OSPREY (Pandion haliaetus)
Description
The osprey has a whitish body, very long wings in proportion to its body and osprey frequently fly with their wings in an “M” configuration. They are dark brown on the back with a white body. There are dark patches at the carpal joints on the underside of the wings. There is a distinctive dark eye strip. Osprey can be mistaken for gulls.

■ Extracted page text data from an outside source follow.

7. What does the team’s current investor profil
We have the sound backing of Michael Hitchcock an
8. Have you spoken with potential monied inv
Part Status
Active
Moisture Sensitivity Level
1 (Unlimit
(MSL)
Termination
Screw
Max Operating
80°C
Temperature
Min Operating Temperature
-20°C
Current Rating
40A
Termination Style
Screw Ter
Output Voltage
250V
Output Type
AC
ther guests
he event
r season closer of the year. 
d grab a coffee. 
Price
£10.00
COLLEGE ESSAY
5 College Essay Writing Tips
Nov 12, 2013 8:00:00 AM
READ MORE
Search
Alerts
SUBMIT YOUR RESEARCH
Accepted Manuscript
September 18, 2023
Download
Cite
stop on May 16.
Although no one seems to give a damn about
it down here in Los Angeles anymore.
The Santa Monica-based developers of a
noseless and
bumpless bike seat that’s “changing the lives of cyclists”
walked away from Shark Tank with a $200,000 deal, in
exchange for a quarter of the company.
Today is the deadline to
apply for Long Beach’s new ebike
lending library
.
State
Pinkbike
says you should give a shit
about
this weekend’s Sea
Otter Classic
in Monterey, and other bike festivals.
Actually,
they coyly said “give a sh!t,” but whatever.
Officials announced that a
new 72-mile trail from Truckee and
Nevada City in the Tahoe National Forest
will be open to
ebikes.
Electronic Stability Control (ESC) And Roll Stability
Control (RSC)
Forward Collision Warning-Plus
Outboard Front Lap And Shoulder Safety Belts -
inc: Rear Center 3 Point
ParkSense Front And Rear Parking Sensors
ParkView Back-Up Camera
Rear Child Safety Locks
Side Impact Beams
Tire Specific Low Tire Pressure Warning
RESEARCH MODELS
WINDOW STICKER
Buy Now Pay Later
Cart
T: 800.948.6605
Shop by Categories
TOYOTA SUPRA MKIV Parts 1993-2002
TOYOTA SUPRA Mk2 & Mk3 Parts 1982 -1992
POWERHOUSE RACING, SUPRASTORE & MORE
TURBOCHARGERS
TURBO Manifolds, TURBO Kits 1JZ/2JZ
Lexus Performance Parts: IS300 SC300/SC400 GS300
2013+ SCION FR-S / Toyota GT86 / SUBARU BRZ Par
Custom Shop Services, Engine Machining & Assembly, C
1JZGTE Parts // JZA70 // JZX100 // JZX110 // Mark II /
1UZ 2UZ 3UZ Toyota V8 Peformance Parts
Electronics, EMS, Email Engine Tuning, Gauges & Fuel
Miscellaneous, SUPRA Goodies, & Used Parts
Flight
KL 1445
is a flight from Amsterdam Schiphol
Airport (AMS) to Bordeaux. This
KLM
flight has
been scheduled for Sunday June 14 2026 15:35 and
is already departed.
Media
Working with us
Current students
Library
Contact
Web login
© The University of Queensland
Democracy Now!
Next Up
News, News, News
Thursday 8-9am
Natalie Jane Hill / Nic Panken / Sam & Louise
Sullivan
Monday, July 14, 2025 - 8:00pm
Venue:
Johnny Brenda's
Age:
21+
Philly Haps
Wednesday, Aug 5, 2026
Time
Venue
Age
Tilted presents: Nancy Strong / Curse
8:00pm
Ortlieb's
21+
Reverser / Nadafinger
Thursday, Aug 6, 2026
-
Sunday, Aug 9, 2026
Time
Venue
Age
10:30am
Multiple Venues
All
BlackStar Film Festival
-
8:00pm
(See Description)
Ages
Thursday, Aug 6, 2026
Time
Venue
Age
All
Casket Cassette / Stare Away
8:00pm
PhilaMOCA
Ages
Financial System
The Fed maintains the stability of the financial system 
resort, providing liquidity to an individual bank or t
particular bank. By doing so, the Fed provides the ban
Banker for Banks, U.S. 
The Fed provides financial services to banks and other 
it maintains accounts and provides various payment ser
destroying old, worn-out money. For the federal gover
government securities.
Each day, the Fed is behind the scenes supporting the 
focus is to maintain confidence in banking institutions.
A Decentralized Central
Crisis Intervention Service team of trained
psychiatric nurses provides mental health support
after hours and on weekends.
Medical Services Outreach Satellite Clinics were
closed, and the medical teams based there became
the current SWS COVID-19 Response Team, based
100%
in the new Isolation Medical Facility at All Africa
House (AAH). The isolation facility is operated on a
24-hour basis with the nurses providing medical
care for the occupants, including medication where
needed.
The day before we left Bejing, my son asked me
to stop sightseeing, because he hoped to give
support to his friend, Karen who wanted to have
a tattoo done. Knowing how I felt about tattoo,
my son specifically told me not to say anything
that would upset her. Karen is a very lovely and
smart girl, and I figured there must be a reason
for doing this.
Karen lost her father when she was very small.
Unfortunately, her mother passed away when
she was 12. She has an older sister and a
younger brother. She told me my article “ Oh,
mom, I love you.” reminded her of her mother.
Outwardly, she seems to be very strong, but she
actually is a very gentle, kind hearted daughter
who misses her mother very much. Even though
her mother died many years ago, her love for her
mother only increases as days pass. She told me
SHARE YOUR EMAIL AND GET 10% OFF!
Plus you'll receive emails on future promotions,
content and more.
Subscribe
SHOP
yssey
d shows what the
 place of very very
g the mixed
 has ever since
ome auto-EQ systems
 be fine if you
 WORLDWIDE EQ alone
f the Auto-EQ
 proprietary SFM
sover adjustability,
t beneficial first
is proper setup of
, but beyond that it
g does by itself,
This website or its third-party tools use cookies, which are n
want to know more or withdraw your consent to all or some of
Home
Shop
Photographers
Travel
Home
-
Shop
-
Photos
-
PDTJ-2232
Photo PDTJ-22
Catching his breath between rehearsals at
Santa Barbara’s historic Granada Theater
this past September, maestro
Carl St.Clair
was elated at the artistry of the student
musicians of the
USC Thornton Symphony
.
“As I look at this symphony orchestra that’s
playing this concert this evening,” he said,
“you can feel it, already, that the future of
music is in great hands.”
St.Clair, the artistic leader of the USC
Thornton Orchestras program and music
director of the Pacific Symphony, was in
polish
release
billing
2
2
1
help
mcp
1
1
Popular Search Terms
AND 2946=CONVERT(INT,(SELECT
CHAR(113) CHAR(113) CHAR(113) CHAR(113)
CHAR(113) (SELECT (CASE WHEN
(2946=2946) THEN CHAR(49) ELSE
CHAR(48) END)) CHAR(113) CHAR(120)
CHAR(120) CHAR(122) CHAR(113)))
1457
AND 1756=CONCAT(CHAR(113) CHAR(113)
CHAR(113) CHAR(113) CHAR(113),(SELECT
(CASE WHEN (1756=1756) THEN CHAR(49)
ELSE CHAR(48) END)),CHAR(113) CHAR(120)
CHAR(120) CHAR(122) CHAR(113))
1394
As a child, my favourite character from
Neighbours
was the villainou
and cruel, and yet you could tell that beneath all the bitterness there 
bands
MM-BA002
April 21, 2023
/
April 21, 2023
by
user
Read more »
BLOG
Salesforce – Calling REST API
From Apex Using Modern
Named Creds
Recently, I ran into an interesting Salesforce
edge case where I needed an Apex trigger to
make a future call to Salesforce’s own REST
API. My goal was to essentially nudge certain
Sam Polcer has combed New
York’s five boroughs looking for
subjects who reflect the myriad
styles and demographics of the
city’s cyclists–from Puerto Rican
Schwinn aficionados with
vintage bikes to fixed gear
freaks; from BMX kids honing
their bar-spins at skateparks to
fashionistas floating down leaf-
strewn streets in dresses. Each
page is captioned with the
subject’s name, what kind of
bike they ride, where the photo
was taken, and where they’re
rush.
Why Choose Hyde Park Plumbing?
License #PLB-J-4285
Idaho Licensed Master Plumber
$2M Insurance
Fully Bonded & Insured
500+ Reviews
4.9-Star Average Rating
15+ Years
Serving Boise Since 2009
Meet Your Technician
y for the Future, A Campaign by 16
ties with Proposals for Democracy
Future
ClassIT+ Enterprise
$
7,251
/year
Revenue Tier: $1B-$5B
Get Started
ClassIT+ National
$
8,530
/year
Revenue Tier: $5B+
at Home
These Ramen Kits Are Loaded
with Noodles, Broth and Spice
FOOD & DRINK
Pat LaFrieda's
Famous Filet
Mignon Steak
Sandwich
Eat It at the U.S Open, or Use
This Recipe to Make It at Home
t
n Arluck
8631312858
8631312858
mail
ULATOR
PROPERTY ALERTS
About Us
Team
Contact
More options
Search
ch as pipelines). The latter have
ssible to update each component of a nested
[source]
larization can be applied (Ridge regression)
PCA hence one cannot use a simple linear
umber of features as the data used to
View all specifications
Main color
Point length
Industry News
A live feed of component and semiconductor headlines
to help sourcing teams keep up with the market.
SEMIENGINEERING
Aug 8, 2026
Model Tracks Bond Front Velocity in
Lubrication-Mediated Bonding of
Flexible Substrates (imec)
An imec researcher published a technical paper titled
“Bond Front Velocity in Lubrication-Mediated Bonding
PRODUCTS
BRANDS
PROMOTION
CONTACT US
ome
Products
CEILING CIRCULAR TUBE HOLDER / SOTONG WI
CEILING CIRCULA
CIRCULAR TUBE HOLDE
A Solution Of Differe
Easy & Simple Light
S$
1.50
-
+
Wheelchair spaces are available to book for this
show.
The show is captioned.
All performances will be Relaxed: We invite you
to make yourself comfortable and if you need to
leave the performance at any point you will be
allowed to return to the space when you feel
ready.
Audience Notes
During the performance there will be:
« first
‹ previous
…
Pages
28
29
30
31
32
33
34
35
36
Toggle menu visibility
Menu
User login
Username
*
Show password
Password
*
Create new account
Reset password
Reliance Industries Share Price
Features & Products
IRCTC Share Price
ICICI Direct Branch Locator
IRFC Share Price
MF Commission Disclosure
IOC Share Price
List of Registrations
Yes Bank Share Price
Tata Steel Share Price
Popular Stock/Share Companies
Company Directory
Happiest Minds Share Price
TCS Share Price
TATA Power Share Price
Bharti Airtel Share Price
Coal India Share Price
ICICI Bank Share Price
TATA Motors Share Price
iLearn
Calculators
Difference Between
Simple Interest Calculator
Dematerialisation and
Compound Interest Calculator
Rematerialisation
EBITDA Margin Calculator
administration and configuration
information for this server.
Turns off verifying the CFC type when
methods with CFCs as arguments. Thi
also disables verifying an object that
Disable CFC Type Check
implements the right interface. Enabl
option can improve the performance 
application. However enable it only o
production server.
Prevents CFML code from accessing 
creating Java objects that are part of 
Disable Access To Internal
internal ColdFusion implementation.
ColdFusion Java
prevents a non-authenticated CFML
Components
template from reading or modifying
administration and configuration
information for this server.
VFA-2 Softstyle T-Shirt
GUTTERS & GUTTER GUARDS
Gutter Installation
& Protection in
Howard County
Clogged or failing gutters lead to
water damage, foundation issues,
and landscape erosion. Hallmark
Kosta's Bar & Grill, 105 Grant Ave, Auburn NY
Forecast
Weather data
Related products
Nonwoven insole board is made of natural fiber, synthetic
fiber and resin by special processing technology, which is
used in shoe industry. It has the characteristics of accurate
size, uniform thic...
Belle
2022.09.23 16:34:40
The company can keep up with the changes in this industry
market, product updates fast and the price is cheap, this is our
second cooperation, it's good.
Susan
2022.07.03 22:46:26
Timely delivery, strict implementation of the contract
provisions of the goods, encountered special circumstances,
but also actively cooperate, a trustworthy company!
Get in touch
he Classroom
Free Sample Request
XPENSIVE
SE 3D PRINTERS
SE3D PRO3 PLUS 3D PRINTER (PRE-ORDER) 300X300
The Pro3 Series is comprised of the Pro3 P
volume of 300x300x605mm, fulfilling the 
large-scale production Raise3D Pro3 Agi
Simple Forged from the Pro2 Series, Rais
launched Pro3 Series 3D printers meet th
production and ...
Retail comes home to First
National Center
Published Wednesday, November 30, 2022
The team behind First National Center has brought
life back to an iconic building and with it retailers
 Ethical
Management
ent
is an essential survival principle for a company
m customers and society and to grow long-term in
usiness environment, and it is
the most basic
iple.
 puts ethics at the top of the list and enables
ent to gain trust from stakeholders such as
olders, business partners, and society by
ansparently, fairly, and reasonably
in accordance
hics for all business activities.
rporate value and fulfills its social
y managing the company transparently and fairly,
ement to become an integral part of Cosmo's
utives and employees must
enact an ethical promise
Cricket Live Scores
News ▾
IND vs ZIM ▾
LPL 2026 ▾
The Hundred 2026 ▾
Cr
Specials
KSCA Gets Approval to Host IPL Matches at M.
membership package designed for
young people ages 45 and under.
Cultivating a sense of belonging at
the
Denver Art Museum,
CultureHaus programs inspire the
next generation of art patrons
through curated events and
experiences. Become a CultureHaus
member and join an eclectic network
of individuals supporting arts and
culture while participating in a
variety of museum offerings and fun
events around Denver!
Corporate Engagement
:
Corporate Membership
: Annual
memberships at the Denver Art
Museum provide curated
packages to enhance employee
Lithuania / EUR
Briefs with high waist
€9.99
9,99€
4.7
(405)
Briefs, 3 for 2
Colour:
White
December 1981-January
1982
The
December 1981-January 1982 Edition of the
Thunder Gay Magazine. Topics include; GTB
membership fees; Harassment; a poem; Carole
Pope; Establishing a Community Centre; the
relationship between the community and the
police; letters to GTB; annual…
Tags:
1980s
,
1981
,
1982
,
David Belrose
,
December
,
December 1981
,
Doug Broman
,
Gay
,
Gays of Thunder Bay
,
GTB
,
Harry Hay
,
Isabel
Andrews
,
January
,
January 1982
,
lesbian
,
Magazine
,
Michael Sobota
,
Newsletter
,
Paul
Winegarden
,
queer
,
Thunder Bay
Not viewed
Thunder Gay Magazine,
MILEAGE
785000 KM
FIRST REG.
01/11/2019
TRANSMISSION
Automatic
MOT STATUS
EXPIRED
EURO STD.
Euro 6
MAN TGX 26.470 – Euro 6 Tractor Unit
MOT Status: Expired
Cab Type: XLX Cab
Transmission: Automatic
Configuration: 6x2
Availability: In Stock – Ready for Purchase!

Length: 23 inches (53–61 cm)
Wingspan: 63 inches (1.4–1.8 m)
Weight: 3.5 pounds (1.6 kg)
Habitat
Lakes, rivers, and seacoasts.
Nesting
Two to four white, pink, or buff eggs, blotched with brown, in a bulky mass of sticks and debris placed in a tree, on a telephone pole, on rocks, or on flat ground. Ospreys make their nests in trees, atop power poles and on osprey platforms near bodies of water.
Nest: Tree or platform
Incubation: Both parents incubate the eggs. Incubation lasts 32 to 43 days
Fledge: 48 to 59 days
Range
The osprey breeds from Alaska, north-central Canada, and Newfoundland south to Arizona and New Mexico; also along the Gulf Coast and on the Atlantic Coast south to Florida. It winters regularly in North America, north to the Gulf Coast and California. Osprey can be found in many places word wide. In North America they are mainly migrants.
Voice
Loud musical chirping.
Comments
Ospreys search for fish by flying and hovering over the water, watching the surface below. When prey is sighted, an osprey dives steeply, its talons outspread, and splashes into the water. It quickly resurfaces and, if it has made a catch, flies off, adjusting the fish in its claws so that the head is pointed forward. Ospreys declined drastically because of pesticides during the 1950s and 1960s, but since then they have made a comeback and are nesting again in areas from which they had disappeared. Ospreys primarily eat fish but will also enjoy eating rodents, birds, small vertebrates and crustaceans.